» PROBLEM DESCRIPTION
Two lines in the listing below mark the span: one contains "Rechercher (1212, 168)" and one contains "CS [Přepnout do češtiny] (645, 21)". Reproduce both of them and everything between, exactly.

==== RECORDS ====

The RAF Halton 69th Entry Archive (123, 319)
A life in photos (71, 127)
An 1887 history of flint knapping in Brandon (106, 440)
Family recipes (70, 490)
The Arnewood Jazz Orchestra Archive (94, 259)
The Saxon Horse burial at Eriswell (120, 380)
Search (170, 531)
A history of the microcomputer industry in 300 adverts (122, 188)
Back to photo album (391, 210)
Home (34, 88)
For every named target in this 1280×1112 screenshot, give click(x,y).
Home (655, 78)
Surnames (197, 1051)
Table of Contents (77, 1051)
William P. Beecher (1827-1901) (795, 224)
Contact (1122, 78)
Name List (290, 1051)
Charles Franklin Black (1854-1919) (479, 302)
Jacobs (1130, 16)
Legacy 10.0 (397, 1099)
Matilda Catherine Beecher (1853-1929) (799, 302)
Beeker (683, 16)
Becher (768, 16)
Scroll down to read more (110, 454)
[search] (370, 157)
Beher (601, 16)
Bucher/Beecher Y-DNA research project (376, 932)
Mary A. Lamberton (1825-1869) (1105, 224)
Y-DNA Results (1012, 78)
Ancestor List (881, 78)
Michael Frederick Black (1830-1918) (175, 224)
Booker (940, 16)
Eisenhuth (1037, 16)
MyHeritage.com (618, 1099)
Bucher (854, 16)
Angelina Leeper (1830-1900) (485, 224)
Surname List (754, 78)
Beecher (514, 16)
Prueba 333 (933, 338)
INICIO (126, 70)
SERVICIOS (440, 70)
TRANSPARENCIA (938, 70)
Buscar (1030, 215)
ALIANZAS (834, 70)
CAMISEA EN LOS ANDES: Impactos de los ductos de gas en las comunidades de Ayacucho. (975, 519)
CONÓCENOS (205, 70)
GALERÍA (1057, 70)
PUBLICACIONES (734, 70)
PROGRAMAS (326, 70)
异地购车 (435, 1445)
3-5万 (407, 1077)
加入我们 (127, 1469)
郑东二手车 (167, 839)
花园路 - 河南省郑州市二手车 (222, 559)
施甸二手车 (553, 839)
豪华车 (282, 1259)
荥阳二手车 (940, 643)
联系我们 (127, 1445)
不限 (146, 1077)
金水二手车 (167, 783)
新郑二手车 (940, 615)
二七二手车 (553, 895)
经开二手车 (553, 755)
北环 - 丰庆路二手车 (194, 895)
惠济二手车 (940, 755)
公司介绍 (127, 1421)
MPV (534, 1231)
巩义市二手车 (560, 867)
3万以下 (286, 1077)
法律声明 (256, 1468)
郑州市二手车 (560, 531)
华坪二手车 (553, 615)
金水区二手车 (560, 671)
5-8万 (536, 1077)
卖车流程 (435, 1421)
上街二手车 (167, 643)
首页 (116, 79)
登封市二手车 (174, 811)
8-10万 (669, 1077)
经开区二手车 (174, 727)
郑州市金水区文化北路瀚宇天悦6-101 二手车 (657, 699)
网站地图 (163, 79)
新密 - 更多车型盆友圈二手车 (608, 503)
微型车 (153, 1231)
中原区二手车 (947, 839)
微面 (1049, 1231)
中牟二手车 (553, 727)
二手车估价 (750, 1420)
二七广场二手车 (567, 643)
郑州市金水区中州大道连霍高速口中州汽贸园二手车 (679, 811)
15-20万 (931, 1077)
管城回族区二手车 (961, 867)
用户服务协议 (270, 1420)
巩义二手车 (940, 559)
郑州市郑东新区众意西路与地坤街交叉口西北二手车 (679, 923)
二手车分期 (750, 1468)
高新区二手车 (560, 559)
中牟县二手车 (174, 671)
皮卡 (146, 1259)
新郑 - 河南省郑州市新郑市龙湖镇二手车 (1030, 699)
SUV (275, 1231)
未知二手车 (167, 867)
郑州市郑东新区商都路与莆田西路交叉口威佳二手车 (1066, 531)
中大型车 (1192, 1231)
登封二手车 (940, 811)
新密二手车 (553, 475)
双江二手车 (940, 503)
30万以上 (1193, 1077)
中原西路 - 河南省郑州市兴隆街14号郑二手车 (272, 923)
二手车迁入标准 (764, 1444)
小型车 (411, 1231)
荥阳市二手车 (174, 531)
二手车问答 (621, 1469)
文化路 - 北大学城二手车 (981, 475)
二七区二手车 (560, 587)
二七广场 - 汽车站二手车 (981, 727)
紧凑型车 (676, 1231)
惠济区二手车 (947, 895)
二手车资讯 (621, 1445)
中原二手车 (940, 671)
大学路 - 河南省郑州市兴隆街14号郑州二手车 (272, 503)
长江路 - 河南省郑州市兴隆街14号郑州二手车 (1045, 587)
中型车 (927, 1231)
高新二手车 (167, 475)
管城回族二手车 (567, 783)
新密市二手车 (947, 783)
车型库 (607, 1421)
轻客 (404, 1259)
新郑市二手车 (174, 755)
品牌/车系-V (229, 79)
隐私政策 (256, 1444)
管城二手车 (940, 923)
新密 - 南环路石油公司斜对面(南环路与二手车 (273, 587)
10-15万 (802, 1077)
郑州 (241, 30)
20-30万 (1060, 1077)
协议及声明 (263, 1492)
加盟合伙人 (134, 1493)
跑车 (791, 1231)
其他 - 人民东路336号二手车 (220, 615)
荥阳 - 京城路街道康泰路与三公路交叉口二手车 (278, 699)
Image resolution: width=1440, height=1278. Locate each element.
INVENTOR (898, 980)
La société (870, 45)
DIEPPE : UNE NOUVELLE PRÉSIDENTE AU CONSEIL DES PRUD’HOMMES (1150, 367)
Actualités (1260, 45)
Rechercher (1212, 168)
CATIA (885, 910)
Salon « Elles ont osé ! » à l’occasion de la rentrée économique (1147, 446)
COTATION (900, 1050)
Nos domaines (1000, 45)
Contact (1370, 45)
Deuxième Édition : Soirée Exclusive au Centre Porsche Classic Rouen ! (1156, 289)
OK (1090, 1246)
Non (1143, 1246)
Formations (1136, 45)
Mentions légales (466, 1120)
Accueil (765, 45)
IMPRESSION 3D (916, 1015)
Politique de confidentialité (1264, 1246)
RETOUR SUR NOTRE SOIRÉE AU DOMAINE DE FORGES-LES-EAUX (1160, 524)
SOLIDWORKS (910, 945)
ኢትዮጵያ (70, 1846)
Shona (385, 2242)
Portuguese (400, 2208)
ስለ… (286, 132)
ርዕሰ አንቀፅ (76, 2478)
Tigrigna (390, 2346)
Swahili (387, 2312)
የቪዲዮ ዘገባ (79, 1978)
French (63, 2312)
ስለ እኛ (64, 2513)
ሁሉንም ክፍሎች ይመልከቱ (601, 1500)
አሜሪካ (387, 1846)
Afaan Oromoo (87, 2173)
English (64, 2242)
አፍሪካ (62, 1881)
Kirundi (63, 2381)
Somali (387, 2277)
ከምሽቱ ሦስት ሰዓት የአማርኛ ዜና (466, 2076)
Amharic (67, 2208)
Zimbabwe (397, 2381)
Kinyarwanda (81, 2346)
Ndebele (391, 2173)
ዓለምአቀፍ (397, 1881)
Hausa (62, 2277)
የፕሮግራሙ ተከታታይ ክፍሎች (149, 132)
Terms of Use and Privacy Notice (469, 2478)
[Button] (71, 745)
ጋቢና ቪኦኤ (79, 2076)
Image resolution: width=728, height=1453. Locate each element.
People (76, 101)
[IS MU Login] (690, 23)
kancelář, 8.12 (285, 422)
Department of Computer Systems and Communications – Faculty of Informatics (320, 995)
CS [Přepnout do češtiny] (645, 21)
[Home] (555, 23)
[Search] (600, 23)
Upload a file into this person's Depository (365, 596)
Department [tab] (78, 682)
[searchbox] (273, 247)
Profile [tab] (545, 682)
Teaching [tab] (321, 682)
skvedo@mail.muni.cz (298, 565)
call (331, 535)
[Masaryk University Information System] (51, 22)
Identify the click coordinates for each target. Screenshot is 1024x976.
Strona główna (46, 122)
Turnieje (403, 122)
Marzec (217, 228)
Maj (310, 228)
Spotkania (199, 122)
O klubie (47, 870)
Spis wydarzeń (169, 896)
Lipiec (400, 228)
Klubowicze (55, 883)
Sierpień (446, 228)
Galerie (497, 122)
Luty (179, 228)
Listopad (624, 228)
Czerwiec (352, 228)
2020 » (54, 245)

====

» EXPECTED OUTPUT
Rechercher (1212, 168)
CATIA (885, 910)
Salon « Elles ont osé ! » à l’occasion de la rentrée économique (1147, 446)
COTATION (900, 1050)
Nos domaines (1000, 45)
Contact (1370, 45)
Deuxième Édition : Soirée Exclusive au Centre Porsche Classic Rouen ! (1156, 289)
OK (1090, 1246)
Non (1143, 1246)
Formations (1136, 45)
Mentions légales (466, 1120)
Accueil (765, 45)
IMPRESSION 3D (916, 1015)
Politique de confidentialité (1264, 1246)
RETOUR SUR NOTRE SOIRÉE AU DOMAINE DE FORGES-LES-EAUX (1160, 524)
SOLIDWORKS (910, 945)
ኢትዮጵያ (70, 1846)
Shona (385, 2242)
Portuguese (400, 2208)
ስለ… (286, 132)
ርዕሰ አንቀፅ (76, 2478)
Tigrigna (390, 2346)
Swahili (387, 2312)
የቪዲዮ ዘገባ (79, 1978)
French (63, 2312)
ስለ እኛ (64, 2513)
ሁሉንም ክፍሎች ይመልከቱ (601, 1500)
አሜሪካ (387, 1846)
Afaan Oromoo (87, 2173)
English (64, 2242)
አፍሪካ (62, 1881)
Kirundi (63, 2381)
Somali (387, 2277)
ከምሽቱ ሦስት ሰዓት የአማርኛ ዜና (466, 2076)
Amharic (67, 2208)
Zimbabwe (397, 2381)
Kinyarwanda (81, 2346)
Ndebele (391, 2173)
ዓለምአቀፍ (397, 1881)
Hausa (62, 2277)
የፕሮግራሙ ተከታታይ ክፍሎች (149, 132)
Terms of Use and Privacy Notice (469, 2478)
[Button] (71, 745)
ጋቢና ቪኦኤ (79, 2076)
Image resolution: width=728, height=1453. Locate each element.
People (76, 101)
[IS MU Login] (690, 23)
kancelář, 8.12 (285, 422)
Department of Computer Systems and Communications – Faculty of Informatics (320, 995)
CS [Přepnout do češtiny] (645, 21)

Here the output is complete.